A bit less than three months after a U.S. Supreme Court decision invalidated several parts of Myriad patents related to the so-called BRCA1 and BRCA2 genes, Myriad was back in a federal courtroom asking a judge to prohibit two competitors from offering diagnostic DNA tests that detect mutations related to a high probability of contracting hereditary breast and ovarian cancers.

Myriad Genetics sued Ambry Genetics of California and Texas-based Gene by Gene in July after the two announced immediately following the Supreme Court decision that they would offer competing diagnostic tests.

Myriad is asking U.S. District Court Judge Robert Shelby to issue an injunction requiring the companies to immediately halt their testing programs because they infringe on parts of Myriad's patents not invalidated by the June ruling from the Supreme Court.

But the two competitors argue that Myriad's tests rely on genetic material that is not eligible to be patented under that decision and that their tests are based on new knowledge, methods and technologies not available when Myriad received its patents nearly 20 years ago.

David Mangum of Salt Lake City, the lead attorney for Myriad, said Ambry and Gene by Gene tests were dependent on a synthetic genetic material called a primer on which Myriad still holds patents. Under the Supreme Court decision, Myriad's primers are eligible for patents because they are not performing natural functions, he said.
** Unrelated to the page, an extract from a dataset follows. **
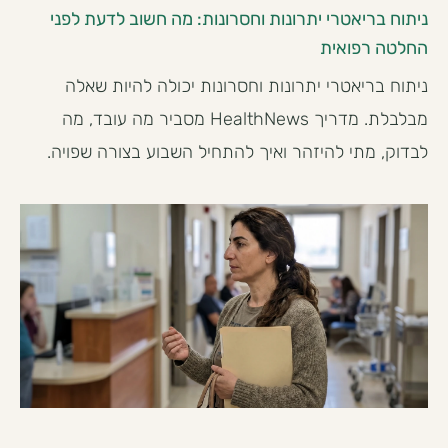
ניתוח בריאטרי יתרונות וחסרונות: מה חשוב לדעת לפני
החלטה רפואית
ניתוח בריאטרי יתרונות וחסרונות יכולה להיות שאלה
מבלבלת. מדריך HealthNews מסביר מה עובד, מה
לבדוק, מתי להיזהר ואיך להתחיל השבוע בצורה שפויה.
"They perform an entirely different function … that does not occur in nature," Mangum said.

But William G. Gaede III, a California attorney who represents Ambry and Gene by Gene, said Myriad's primers contained a sequence of natural genetic material, making them ineligible to receive patent protection under the Supreme Court decision that said DNA isolated from the body is still a natural substance and cannot be patented.
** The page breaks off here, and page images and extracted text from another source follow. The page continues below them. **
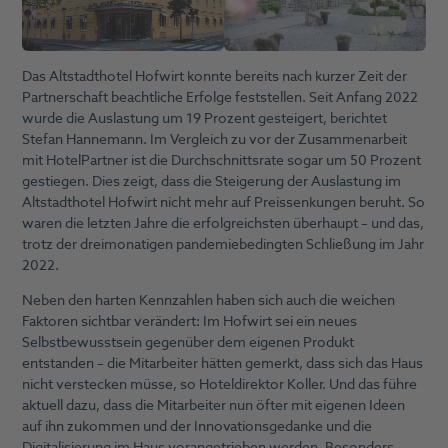
Das Altstadthotel Hofwirt konnte bereits nach kurzer Zeit der
Partnerschaft beachtliche Erfolge feststellen. Seit Anfang 2022
wurde die Auslastung um 19 Prozent gesteigert, berichtet
Stefan Hannemann. Im Vergleich zu vor der Zusammenarbeit
mit HotelPartner ist die Durchschnittsrate sogar um 50 Prozent
gestiegen. Dies zeigt, dass die Steigerung der Auslastung im
Altstadthotel Hofwirt nicht mehr auf Preissenkungen beruht. So
waren die letzten Jahre die erfolgreichsten überhaupt – und das,
trotz der dreimonatigen pandemiebedingten Schließung im Jahr
2022.
Neben den harten Kennzahlen haben sich auch die weichen
Faktoren sichtbar verändert: Im Hofwirt sei ein neues
Selbstbewusstsein gegenüber dem eigenen Produkt
entstanden – die Mitarbeiter hätten gemerkt, dass sich das Haus
nicht verstecken müsse, so Hoteldirektor Koller. Und das führe
aktuell dazu, dass die Mitarbeiter nun öfter mit eigenen Ideen
auf ihn zukommen und der Innovationsgedanke und die
Digitalisierung im Haus vorangetrieben werden. Besonders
"It didn't mean you take a product of nature out of a product of nature and make it patent eligible," he said.

He also argued that Ambry's tests take in the whole human genome and not just the segment where the BRCA1 and BRCA2 genes occur. Myriad's test, on the other hand, looks only at those sequences and uses discoveries made long before the entire human genome was published, Gaede said.

"They could not compare the whole genetic sequence because the whole sequence didn't exist when the patent was filed," he said.

But Mangum argued that court cases have recognized that pieces of natural objects used as part of something that is different and inventive can receive patents. He pointed to the Supreme Court's Myriad decision where the justices said cDNA, actual DNA that has been changed or manipulated in the laboratory so it is not in its natural state, can be patented.

That means Myriad's primer using a DNA sequence for a purpose other than what it did in nature is eligible for a patent, Mangum said.

The case is in some ways a replay of portions of the one that went before the Supreme Court. In that case, Myriad was sued by the American Civil Liberties Union and Public Patent Foundation on behalf of patients, researchers, medical groups and women's health advocates who argued Myriad couldn't patent the genes related to breast and ovarian cancer because they are products of nature.

Gaede tried to push some of the same emotional buttons of that case when he mentioned how women's BRCA1 and BRCA2 genes are what Myriad wants to control.

"They lay claim to the gene itself," he said.

The hearing could last through Thursday. Shelby said no decision would be forthcoming until the sides have a chance to file additional materials and then make final arguments in a second hearing.